Le nombre de ces chats en Wallonie est difficile à déterminer. Il semble toutefois que leur nombre augmente et que leur prolifération est source de nuisances. Le ministre wallon de l'Agriculture, Benoît Lutgen, a commandé une étude sur la question à l'Université de Liège.

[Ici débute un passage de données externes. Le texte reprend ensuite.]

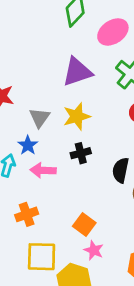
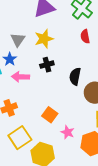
pink star: (94, 250) -> (68, 132), moved
yellow square: (42, 257) -> (20, 138), turned -35

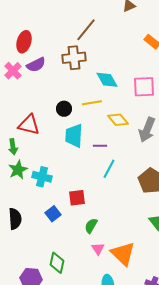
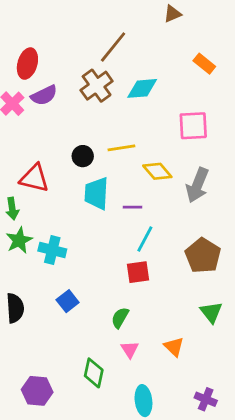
brown cross: (74, 58) -> (97, 86), turned -30
cyan diamond: (107, 80) -> (142, 88), moved, turned -65
red square: (77, 198) -> (138, 272), moved
orange triangle: (123, 254) -> (174, 347), moved, size x0.6
green diamond: (57, 263) -> (94, 373), moved

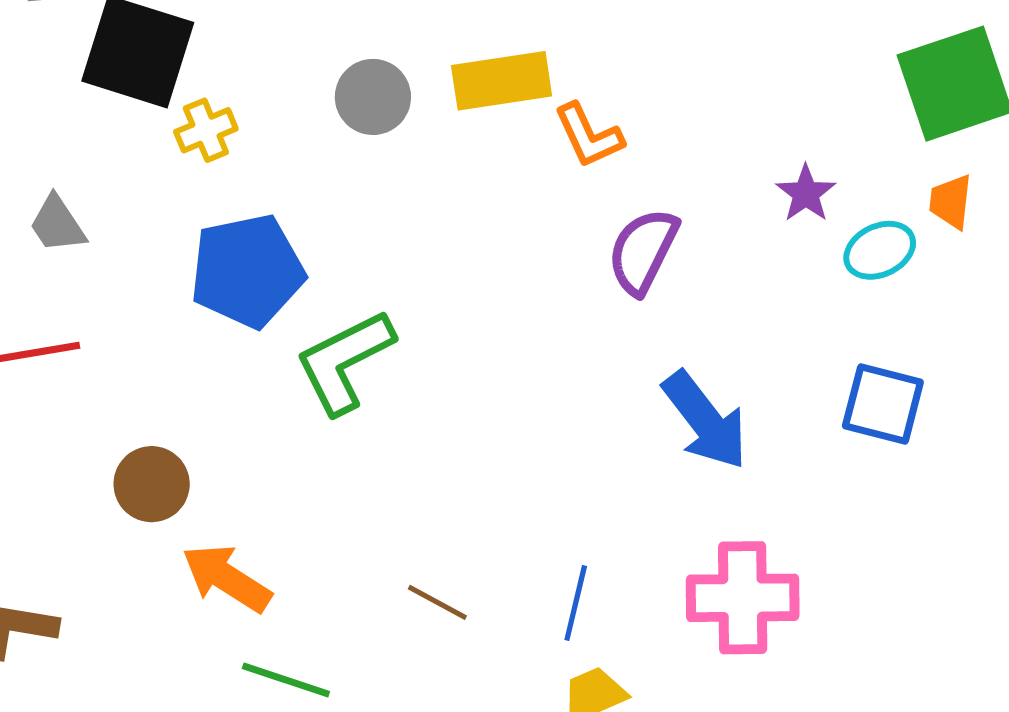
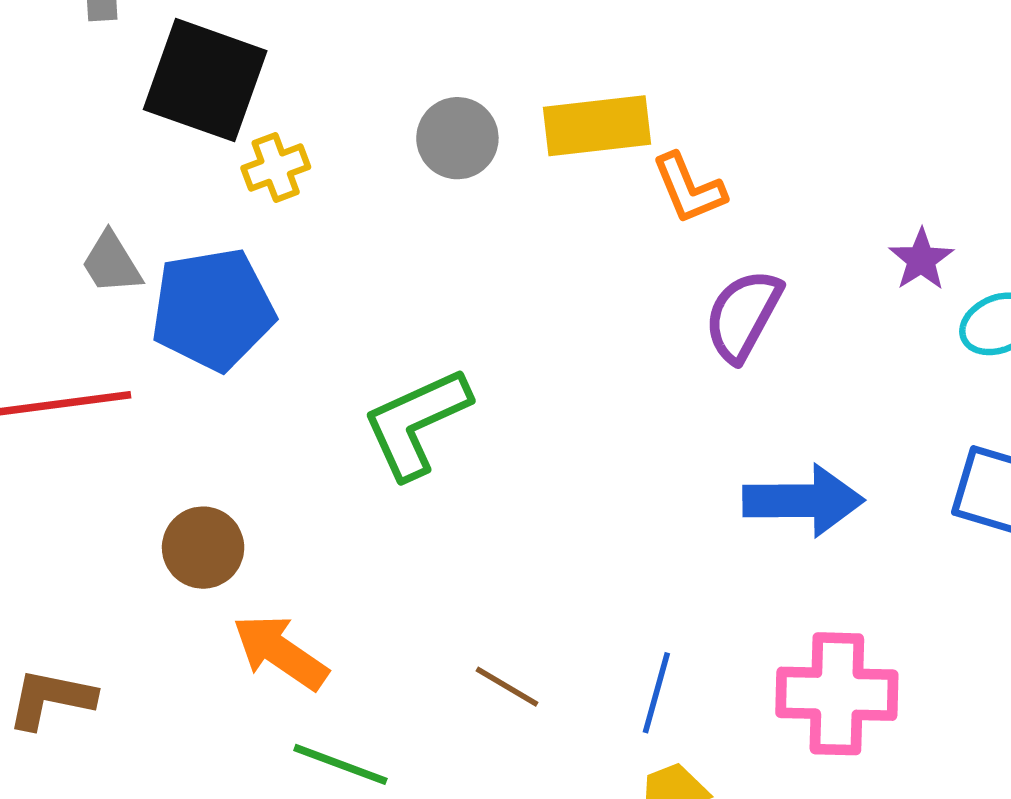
blue pentagon: (247, 271) -> (213, 309), moved
blue arrow: (705, 420) -> (803, 501), turned -55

Il n'en a pas encore reçu les conclusions définitives mais deux problèmes sont épinglés. Les chats harets sont des prédateurs particulièrement efficaces de la petite faune: oiseaux, dont certains appartiennent à des espèces en voie de disparition, lapereaux, levrauts, etc. Ils risquent en outre de se reproduire avec de véritables chats sauvages, dits forestiers, et menacent de la sorte l'espèce.

Pour mettre au point un plan de prévention, le ministre demandera l'établissement d'un cadastre des mesures de capture et de stérilisation des chats errants déjà appliquées par les communes afin de déterminer le meilleur moyen de les soutenir. Il examinera également la meilleure façon d'appliquer la loi de 1986 qui réprime l'abandon d'animaux. La matière est fédérale, le gouvernement fédéral préparait d'ailleurs un plan pour lutter contre ce problème mais celui-ci est aujourd'hui dans un tiroir pour cause d'affaires courantes, a indiqué M. Lutgen.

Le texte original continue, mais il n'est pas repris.